Available data.

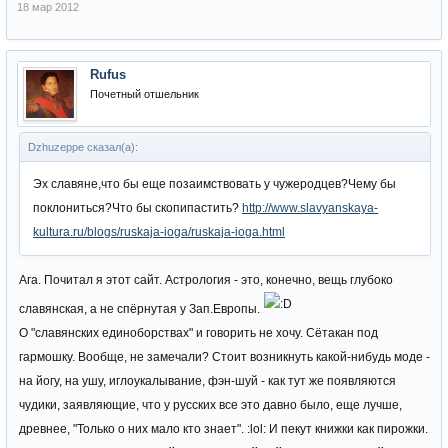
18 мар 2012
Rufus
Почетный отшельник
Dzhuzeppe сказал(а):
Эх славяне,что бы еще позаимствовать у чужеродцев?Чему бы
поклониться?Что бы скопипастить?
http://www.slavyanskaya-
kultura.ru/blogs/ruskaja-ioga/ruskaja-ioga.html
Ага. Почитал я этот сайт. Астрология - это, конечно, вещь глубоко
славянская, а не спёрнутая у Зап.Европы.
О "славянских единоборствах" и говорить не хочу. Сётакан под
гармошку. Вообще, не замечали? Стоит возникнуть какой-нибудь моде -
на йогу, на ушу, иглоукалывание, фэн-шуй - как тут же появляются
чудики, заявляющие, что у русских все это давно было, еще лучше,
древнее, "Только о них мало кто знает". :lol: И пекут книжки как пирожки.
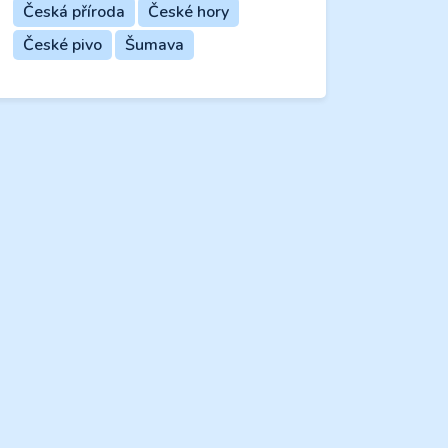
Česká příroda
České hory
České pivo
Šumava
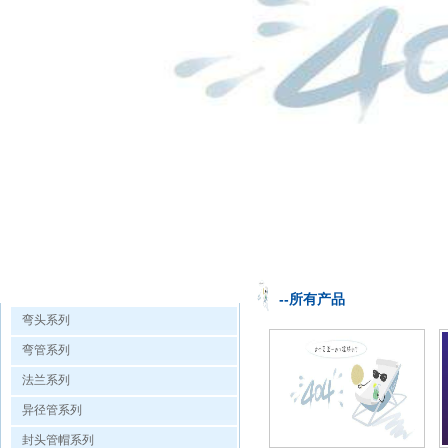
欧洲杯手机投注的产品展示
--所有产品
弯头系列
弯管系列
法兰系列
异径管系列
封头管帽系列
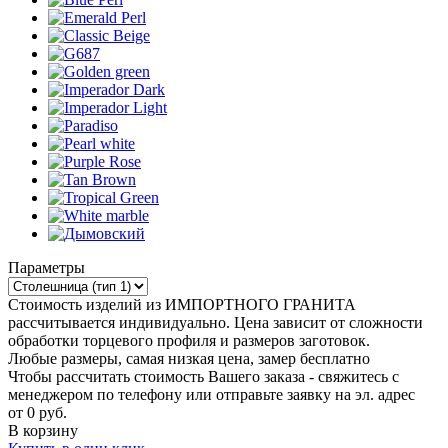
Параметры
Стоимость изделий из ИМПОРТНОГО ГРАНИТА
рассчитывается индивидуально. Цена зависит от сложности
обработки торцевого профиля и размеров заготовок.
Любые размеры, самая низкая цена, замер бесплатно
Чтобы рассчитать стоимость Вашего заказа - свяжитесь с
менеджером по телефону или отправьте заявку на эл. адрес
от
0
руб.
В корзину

Activity. When you repeat the records, reproduce each line exactly and drop the images.

Your solution.
18 мар 2012
Rufus
Почетный отшельник
Dzhuzeppe сказал(а):
Эх славяне,что бы еще позаимствовать у чужеродцев?Чему бы
поклониться?Что бы скопипастить?
http://www.slavyanskaya-
kultura.ru/blogs/ruskaja-ioga/ruskaja-ioga.html
Ага. Почитал я этот сайт. Астрология - это, конечно, вещь глубоко
славянская, а не спёрнутая у Зап.Европы.
О "славянских единоборствах" и говорить не хочу. Сётакан под
гармошку. Вообще, не замечали? Стоит возникнуть какой-нибудь моде -
на йогу, на ушу, иглоукалывание, фэн-шуй - как тут же появляются
чудики, заявляющие, что у русских все это давно было, еще лучше,
древнее, "Только о них мало кто знает". :lol: И пекут книжки как пирожки.
Česká příroda
České hory
České pivo
Šumava
欧洲杯手机投注的产品展示
--所有产品
弯头系列
弯管系列
法兰系列
异径管系列
封头管帽系列
Параметры
Стоимость изделий из ИМПОРТНОГО ГРАНИТА
рассчитывается индивидуально. Цена зависит от сложности
обработки торцевого профиля и размеров заготовок.
Любые размеры, самая низкая цена, замер бесплатно
Чтобы рассчитать стоимость Вашего заказа - свяжитесь с
менеджером по телефону или отправьте заявку на эл. адрес
от
0
руб.
В корзину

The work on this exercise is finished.